Problem to solve
Write out the data word for word and drop any picture you find.

Source material
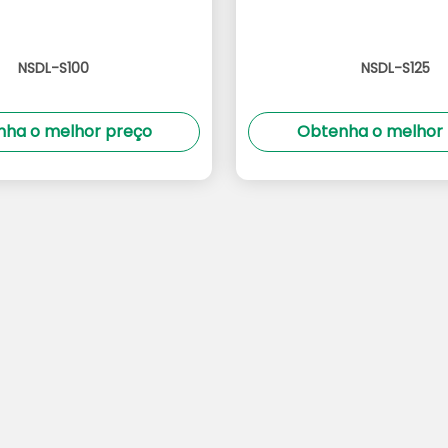
NSDL-S100
NSDL-S125
ha o melhor preço
Obtenha o melhor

Solution below
NSDL-S100
NSDL-S125
ha o melhor preço
Obtenha o melhor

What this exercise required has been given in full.